It is not yet known if PrP is a natural porphyrin binding protein, although hemin has been shown to bind and alter PrP subcellular localization (28). Porphyrins are known to interact with other natural receptors, such as benzodiazepine receptors, and it might be that Fe(III)-TMPyP is acting as an analogue for a natural ligand (50). Also, given the recent discovery that PrP binds to toxic amyloid beta oligomers (51), it is possible that compounds such as Fe(III)-TMPyP may be able to block the implied toxic signaling mediated by this interaction. If this binding event involves a structural reorganization of PrP, molecules such as Fe(III)-TMPyP, which hold PrP in its cellular conformation, could be of particular interest.
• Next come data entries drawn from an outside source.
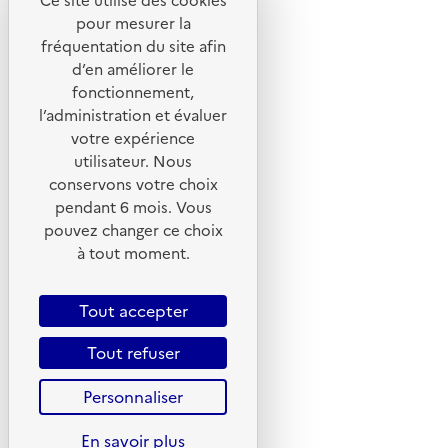
Ce site utilise des cookies
Liens utiles
pour mesurer la
Portail de signalement
fréquentation du site afin
d’en améliorer le
Foire aux questions
fonctionnement,
Formulaire de contact
l’administration et évaluer
Presse
votre expérience
utilisateur. Nous
conservons votre choix
pendant 6 mois. Vous
pouvez changer ce choix
Plan du site
à tout moment.
Mentions légales
CGU
Tout accepter
CGV
Tout refuser
Politique des cookies
Personnaliser
Données personnelles
Accessibilité : non conforme
En savoir plus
In summary, we have employed a distinct equilibrium dialysis screen to identify the cationic tetrapyrrole, Fe(III)-TMPyP, as a class of potential therapeutic in human prion disease and not a nonspecific colloidal aggregate, as previously assumed. Its monomeric structure and ability to stabilize the folded domain of human PrP mean it can act as a pharmacological chaperone for this protein. Furthermore, its spectroscopic and reactive properties make this class of molecule ideal as molecular probes in assays to discover protein and small molecule binding partners for PrP. The discovery of a defined binding site on huPrP is important in highlighting a potentially targetable region of PrP, which can be exploited in the design of drug-like pharmacological chaperones that can stabilize huPrP^C.

Materials and Methods

Materials.

Tetrapyrroles were purchased from Frontier Scientific and other reagents from Sigma-Aldrich or Melford. All porphyrins were dissolved from solids in DMSO to 10 mM and then to the required concentration in buffer. The monomeric state of Fe(III)-TMPyP was confirmed spectroscopically by checking for the characteristic absorption maxima at 423 and 595 nm (52).

Methods.

Detailed methods can be found in SI Materials and Methods.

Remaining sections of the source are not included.